Selective caching: a persistent memory approach for multi-dimensional index structures

• Published in: Distributed and parallel databases : an international journal Vol. 40; no. 1; pp. 47 - 66
• Main Authors: Jibril, Muhammad Attahir, Götze, Philipp, Broneske, David, Sattler, Kai-Uwe
• Format: Journal Article
• Language: English
• Published: New York Springer US 01.03.2022; Springer Nature B.V
• Subjects: Caching; Cloud computing; Computer Science; Data Structures; Database Management; Dynamic random access memory; Information Systems Applications (incl.Internet); Memory Structures; Operating Systems; Special Issue on Self-Managing and Hardware-Optimized Database Systems 2020; Persistent memory; Databases; Data management; Non-volatile memory; Index structures
• ISSN: 0926-8782; 1573-7578; 1573-7578
• DOI: 10.1007/s10619-021-07327-0

After the introduction of Persistent Memory in the form of Intel’s Optane DC Persistent Memory on the market in 2019, it has found its way into manifold applications and systems. As Google and other cloud infrastructure providers are starting to incorporate Persistent Memory into their portfolio, it is only logical that cloud applications have to exploit its inherent properties. Persistent Memory can serve as a DRAM substitute, but guarantees persistence at the cost of compromised read/write performance compared to standard DRAM. These properties particularly affect the performance of index structures, since they are subject to frequent updates and queries.
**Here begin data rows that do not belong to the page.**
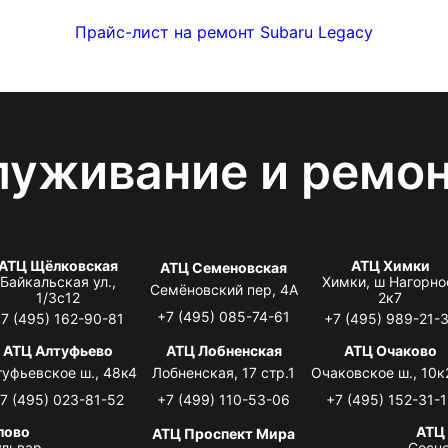
Прайс-лист на ремонт Subaru Legacy
луживание и ремо
АТЦ Щёлковская
АТЦ Химки
АТЦ Семеновская
Байкальская ул.,
Химки, ш Нагорно
Семёновский пер, 4А
1/3с12
2к7
+7 (495) 085-74-61
7 (495) 162-90-81
+7 (495) 989-21-
АТЦ Алтуфьево
АТЦ Лобненская
АТЦ Очаково
туфьевское ш., 48к4
Лобненская, 17 стр.1
Очаковское ш., 10к
7 (495) 023-81-52
+7 (499) 110-53-06
+7 (495) 152-31-1
лово
АТЦ
АТЦ Проспект Мира
львар,
Сосно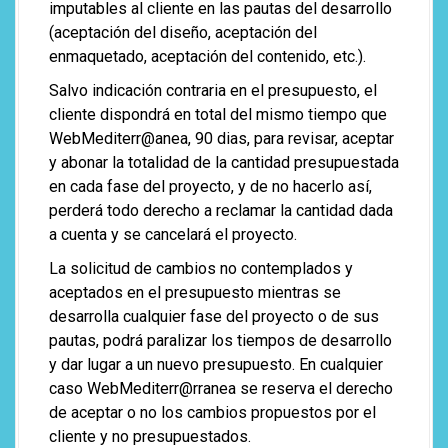
imputables al cliente en las pautas del desarrollo
(aceptación del diseño, aceptación del
enmaquetado, aceptación del contenido, etc.).
Salvo indicación contraria en el presupuesto, el
cliente dispondrá en total del mismo tiempo que
WebMediterr@anea, 90 dias, para revisar, aceptar
y abonar la totalidad de la cantidad presupuestada
en cada fase del proyecto, y de no hacerlo así,
perderá todo derecho a reclamar la cantidad dada
a cuenta y se cancelará el proyecto.
La solicitud de cambios no contemplados y
aceptados en el presupuesto mientras se
desarrolla cualquier fase del proyecto o de sus
pautas, podrá paralizar los tiempos de desarrollo
y dar lugar a un nuevo presupuesto. En cualquier
caso WebMediterr@rranea se reserva el derecho
de aceptar o no los cambios propuestos por el
cliente y no presupuestados.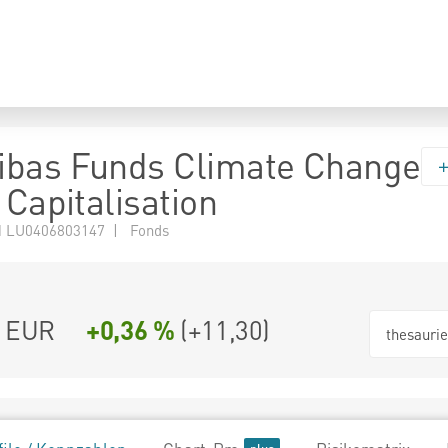
ibas Funds Climate Change
 Capitalisation
 LU0406803147 | Fonds
0 EUR
+0,36 %
(
+11,30
)
thesauri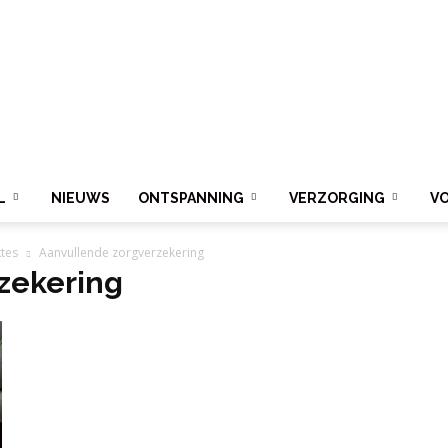
L
NIEUWS
ONTSPANNING
VERZORGING
V
ktes
Aanvullende zorgverzekering
zekering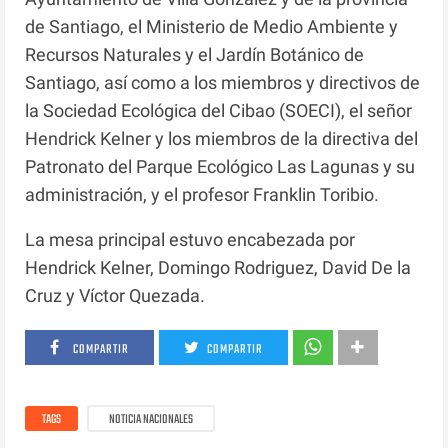
de Santiago, el Ministerio de Medio Ambiente y
Recursos Naturales y el Jardín Botánico de
Santiago, así como a los miembros y directivos de
la Sociedad Ecológica del Cibao (SOECI), el señor
Hendrick Kelner y los miembros de la directiva del
Patronato del Parque Ecológico Las Lagunas y su
administración, y el profesor Franklin Toribio.
La mesa principal estuvo encabezada por
Hendrick Kelner, Domingo Rodriguez, David De la
Cruz y Víctor Quezada.
COMPARTIR
COMPARTIR
TAGS
NOTICIA NACIONALES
However, adapting each and every index structure to exploit the properties of Persistent Memory is tedious. Hence, we require a general technique that hides this access gap, e.g., by using DRAM caching strategies. To exploit Persistent Memory properties for analytical index structures, we propose selective caching . It is based on a mixture of dynamic and static caching of tree nodes in DRAM to reach near-DRAM access speeds for index structures. In this paper, we evaluate selective caching on the OLAP-optimized main-memory index structure Elf, because its memory layout allows for an easy caching. Our experiments show that if configured well, selective caching with a suitable replacement strategy can keep pace with pure DRAM storage of Elf while guaranteeing persistence. These results are also reflected when selective caching is used for parallel workloads.